The atemporalist argument is that God *acting* in time does not entail God *being* in time. This seems to be identical to what you are saying, and if that is true, then why use a term that is not as prevalent in the literature to make the same point? Just wondering.


----------



## panta dokimazete

BrianLanier said:


> Well if you ground ethics in God's nature, then neither would be appropriate. Then you could ask, is God supra-his-nature?



"Moral" and "ethical" are words developed to define human characteristics - it is anthropomorphic to use them to describe God. *Supra-* takes the conversation/debate to the next level.

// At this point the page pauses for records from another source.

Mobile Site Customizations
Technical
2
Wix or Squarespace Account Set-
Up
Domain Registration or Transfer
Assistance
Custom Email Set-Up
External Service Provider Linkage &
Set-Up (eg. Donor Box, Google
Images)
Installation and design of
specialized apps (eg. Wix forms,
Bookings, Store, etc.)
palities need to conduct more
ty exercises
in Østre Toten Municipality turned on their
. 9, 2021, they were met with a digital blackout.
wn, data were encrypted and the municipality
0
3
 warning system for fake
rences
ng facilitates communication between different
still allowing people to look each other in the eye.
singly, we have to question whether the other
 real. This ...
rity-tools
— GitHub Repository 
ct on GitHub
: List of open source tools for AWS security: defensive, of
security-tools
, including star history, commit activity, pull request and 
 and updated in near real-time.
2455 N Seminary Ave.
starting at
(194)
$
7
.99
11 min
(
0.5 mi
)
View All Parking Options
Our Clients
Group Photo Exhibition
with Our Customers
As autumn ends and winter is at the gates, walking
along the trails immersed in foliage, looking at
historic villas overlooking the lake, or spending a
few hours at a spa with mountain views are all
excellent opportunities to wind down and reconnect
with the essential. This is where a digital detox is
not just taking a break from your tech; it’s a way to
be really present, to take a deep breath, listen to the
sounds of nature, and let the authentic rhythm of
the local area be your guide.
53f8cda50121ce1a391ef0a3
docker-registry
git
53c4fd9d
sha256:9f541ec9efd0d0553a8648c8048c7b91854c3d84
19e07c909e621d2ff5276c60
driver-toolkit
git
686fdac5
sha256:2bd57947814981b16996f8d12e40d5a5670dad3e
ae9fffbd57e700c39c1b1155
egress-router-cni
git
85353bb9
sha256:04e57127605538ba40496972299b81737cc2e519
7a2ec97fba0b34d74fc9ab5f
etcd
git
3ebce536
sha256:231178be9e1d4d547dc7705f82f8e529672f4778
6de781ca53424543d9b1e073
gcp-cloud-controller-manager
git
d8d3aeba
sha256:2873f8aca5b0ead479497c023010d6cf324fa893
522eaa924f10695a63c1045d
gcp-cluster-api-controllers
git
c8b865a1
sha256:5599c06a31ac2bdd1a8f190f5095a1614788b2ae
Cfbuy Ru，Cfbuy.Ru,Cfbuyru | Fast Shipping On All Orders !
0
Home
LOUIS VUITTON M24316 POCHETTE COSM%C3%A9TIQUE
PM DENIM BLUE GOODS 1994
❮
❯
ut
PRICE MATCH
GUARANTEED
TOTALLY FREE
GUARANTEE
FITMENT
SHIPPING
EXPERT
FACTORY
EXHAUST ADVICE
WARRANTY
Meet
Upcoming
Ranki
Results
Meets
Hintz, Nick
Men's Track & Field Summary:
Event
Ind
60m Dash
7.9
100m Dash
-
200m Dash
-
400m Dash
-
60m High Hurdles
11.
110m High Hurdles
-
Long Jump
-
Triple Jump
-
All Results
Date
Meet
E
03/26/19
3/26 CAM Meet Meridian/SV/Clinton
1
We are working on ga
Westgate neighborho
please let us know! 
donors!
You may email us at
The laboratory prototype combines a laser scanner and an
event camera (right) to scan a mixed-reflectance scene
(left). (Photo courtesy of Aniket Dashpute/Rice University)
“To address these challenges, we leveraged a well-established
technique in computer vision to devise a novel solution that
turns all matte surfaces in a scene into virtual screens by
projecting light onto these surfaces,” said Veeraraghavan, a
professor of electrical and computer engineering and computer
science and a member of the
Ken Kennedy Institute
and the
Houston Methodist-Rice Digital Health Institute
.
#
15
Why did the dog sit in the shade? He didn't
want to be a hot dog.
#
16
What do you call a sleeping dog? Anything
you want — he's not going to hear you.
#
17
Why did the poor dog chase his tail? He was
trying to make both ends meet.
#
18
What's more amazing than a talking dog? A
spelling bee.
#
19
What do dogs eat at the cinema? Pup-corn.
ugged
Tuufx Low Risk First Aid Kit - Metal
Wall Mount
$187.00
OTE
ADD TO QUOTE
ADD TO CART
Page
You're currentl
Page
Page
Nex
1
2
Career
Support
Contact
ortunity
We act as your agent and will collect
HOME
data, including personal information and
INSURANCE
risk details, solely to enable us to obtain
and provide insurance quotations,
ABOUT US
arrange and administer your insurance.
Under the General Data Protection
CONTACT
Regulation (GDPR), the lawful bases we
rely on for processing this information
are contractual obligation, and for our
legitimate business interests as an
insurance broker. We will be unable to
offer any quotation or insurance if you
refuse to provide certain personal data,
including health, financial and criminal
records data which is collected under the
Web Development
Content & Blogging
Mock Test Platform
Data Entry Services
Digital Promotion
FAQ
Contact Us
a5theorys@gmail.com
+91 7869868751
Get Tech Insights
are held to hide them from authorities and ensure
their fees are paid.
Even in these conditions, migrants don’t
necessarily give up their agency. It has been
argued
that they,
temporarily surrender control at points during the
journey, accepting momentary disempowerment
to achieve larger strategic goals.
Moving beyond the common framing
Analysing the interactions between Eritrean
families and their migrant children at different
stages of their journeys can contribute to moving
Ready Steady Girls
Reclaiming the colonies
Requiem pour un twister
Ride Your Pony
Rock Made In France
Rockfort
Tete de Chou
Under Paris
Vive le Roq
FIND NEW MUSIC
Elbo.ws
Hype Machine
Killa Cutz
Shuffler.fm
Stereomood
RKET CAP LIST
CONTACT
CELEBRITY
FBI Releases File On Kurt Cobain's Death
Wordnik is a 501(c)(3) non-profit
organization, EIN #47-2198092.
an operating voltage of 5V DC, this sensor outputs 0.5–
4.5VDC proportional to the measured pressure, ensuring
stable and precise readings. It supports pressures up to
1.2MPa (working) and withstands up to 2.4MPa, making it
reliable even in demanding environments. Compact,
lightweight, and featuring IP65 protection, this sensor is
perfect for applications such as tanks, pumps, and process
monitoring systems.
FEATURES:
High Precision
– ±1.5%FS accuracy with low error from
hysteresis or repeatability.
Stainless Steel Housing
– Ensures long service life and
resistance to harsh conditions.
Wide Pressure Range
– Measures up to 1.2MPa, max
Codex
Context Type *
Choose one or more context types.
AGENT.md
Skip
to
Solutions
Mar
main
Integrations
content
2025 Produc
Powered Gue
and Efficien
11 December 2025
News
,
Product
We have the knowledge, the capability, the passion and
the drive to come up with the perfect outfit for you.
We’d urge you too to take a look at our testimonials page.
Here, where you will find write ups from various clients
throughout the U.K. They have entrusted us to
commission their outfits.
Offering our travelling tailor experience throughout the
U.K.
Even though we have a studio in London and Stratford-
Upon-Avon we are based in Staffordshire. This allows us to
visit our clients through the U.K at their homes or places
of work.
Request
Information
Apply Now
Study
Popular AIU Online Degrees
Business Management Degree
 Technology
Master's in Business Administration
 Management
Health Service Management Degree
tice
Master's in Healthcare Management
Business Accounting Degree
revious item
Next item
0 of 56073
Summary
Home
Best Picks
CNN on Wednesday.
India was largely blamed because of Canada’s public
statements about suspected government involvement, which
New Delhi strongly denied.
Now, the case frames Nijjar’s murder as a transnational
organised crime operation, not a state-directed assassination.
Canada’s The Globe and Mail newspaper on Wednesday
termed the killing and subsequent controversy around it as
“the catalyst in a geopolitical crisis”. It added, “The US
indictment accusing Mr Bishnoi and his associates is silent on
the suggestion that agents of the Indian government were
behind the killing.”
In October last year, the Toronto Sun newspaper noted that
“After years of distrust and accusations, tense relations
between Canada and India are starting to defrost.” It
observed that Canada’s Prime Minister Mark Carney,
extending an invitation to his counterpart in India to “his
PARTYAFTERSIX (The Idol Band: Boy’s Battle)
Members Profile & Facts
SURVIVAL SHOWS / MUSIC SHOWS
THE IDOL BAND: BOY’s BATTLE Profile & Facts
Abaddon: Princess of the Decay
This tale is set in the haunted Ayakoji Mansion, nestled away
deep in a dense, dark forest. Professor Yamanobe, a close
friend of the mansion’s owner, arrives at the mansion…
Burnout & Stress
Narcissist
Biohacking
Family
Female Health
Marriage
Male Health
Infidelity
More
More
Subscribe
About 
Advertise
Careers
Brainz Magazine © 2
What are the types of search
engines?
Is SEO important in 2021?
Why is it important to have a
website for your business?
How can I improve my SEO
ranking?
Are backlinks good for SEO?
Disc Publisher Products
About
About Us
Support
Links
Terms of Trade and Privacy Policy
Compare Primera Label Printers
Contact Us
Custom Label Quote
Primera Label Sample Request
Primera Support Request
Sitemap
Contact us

> BTW, who uses 'supra-temporal' to discribe the relationship that God has to time? I don't remember seeing it in the discussions I've read (though I could have easily forgot or just haven't read enough!).
> 
> The atemporalist argument is that God *acting* in time does not entail God *being* in time. This seems to be identical to what you are saying, and if that is true, then why use a term that is not as prevalent in the literature to make the same point? Just wondering.



Mostly to move the conversation from an elemental characteristic discussion to a sovereignty discussion.


----------



## BrianLanier

jdlongmire said:


> BrianLanier said:
> 
> 
> 
> Well if you ground ethics in God's nature, then neither would be appropriate. Then you could ask, is God supra-his-nature?
> 
> 
> 
> 
> "Moral" and "ethical" are words developed to define human characteristics - it is anthropomorphic to use them to describe God. *Supra-* takes the conversation/debate to the next level.
> 
> 
> 
> 
> BTW, who uses 'supra-temporal' to discribe the relationship that God has to time? I don't remember seeing it in the discussions I've read (though I could have easily forgot or just haven't read enough!).
> 
> The atemporalist argument is that God *acting* in time does not entail God *being* in time. This seems to be identical to what you are saying, and if that is true, then why use a term that is not as prevalent in the literature to make the same point? Just wondering.
> 
> Click to expand...
> 
> 
> Mostly to move the conversation from an elemental characteristic discussion to a sovereignty discussion.
Click to expand...


Is 'good' a moral term? Is God good by nature? If so, then God is moral *by nature*. I know that there are arguments that claim that God is not 'good' in the 'moral' sense and so we can't predicate moral terms to God, I am just not sure I buy it.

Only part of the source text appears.